§ Listed entries
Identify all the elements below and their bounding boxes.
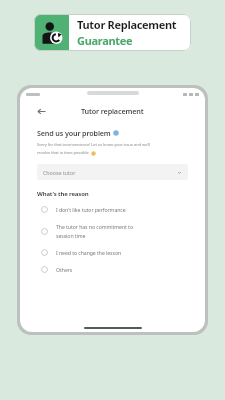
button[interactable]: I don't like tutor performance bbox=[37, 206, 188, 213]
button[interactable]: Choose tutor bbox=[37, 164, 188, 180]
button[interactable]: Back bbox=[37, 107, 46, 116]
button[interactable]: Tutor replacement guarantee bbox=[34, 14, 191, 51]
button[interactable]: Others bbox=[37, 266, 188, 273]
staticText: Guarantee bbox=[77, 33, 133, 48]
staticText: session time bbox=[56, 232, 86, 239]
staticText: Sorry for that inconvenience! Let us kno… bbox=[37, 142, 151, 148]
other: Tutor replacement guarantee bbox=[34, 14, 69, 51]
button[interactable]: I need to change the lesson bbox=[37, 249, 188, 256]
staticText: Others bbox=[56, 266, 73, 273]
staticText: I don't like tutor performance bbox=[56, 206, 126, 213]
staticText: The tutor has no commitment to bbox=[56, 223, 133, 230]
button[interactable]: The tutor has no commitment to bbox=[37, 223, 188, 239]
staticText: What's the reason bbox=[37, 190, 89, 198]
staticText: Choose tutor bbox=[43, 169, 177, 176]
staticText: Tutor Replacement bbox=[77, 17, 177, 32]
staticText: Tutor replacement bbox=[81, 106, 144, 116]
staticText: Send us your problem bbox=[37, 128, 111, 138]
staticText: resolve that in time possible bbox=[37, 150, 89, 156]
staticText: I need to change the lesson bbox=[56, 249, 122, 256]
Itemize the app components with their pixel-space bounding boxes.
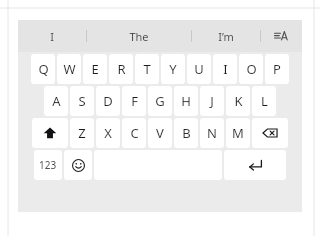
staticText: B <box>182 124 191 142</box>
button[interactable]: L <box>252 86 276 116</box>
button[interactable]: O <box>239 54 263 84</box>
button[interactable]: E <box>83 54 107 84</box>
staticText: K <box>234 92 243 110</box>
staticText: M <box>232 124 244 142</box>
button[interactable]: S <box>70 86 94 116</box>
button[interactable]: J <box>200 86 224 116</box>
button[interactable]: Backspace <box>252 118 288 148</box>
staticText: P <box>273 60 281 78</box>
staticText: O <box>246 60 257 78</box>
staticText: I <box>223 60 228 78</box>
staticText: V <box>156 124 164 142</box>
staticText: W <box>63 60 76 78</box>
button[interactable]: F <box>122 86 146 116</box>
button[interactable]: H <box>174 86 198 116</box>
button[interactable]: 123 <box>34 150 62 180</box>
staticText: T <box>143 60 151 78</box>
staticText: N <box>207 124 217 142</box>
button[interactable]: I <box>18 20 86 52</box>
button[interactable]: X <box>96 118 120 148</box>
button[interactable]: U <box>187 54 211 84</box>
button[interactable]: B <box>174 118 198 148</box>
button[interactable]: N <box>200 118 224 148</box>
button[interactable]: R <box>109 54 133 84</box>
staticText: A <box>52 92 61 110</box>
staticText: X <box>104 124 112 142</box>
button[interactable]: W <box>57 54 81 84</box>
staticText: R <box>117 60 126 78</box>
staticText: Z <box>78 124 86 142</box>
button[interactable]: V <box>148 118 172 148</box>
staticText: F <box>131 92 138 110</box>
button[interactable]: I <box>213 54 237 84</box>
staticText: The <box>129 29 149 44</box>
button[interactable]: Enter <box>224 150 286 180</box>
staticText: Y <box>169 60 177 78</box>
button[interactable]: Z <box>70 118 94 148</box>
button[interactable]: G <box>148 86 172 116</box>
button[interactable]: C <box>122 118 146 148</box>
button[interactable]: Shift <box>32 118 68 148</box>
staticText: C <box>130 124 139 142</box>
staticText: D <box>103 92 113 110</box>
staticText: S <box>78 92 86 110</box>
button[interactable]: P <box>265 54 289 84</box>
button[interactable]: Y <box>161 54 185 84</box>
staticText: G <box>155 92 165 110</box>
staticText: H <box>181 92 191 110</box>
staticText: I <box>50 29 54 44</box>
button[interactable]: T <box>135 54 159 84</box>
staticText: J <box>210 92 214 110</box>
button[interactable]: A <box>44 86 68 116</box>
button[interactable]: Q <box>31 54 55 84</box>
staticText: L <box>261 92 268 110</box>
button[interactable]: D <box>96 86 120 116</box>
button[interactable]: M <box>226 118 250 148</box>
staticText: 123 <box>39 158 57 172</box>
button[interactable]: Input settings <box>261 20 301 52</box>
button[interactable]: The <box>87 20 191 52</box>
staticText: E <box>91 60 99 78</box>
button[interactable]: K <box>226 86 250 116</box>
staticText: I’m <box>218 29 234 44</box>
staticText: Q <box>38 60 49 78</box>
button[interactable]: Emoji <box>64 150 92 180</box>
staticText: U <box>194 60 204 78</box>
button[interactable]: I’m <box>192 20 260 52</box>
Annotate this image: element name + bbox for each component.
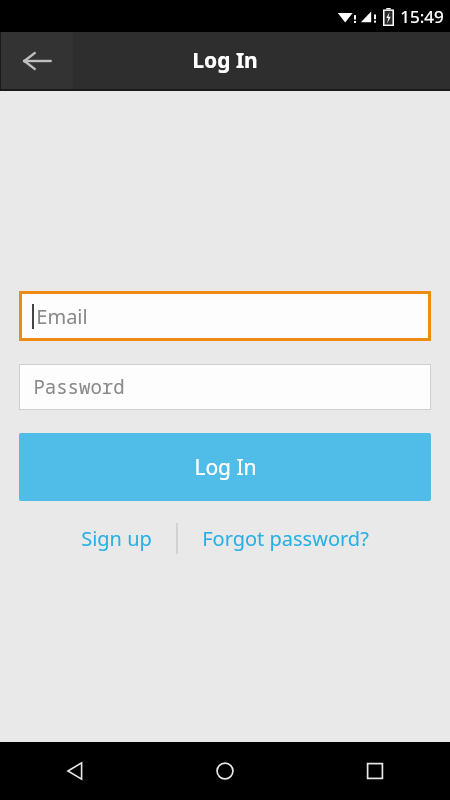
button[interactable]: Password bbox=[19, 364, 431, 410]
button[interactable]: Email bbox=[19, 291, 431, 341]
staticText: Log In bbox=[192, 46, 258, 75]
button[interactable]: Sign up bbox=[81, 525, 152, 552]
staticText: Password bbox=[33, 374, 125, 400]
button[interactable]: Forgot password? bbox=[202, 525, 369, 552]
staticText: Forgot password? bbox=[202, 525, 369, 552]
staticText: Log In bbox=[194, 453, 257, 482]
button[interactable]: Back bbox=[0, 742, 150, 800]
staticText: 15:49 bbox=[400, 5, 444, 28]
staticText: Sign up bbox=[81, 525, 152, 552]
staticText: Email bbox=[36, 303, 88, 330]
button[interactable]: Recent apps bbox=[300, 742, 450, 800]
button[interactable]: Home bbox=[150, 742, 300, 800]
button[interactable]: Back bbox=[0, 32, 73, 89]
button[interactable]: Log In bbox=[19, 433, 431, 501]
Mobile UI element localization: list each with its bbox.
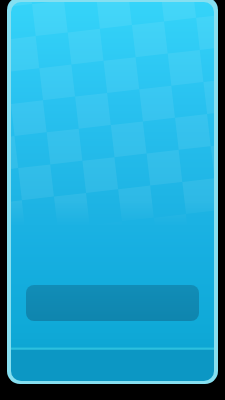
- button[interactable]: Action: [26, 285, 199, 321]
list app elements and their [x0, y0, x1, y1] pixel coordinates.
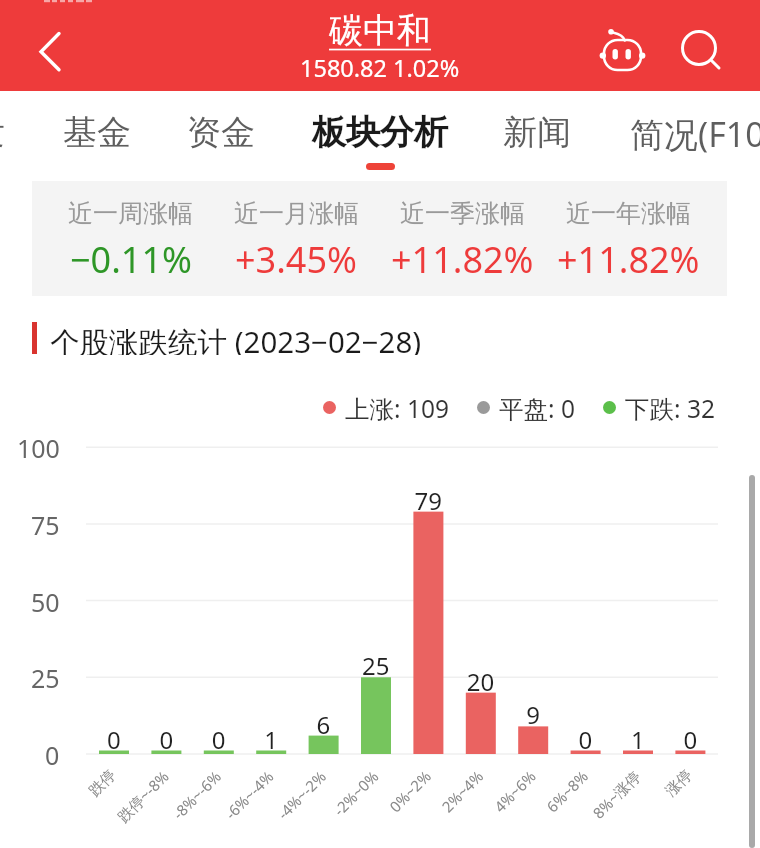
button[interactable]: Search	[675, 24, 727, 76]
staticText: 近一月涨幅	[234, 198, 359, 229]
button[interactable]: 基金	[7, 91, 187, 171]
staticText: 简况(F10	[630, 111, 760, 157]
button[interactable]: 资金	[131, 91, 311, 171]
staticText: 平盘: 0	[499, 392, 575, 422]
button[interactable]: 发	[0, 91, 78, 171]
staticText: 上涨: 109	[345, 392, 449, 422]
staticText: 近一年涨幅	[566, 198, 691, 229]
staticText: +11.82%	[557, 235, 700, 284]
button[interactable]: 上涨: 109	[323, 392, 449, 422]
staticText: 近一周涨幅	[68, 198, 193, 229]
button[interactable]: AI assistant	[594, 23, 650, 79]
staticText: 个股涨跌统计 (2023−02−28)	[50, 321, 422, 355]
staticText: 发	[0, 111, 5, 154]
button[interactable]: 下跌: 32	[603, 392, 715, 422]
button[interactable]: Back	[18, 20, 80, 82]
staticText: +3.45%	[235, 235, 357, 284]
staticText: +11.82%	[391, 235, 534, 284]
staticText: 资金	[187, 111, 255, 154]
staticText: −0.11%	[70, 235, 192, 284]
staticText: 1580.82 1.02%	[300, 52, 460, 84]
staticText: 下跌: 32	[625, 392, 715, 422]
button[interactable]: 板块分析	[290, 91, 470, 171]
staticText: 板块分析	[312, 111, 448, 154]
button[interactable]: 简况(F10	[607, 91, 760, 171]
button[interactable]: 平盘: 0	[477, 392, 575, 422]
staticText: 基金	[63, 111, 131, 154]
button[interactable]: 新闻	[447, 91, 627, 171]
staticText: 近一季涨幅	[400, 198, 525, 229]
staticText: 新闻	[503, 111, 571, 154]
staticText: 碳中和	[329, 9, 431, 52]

§ Exercise details
How many lines in the data contain "pixel"? Answer with the number alone.

§ Written answer
2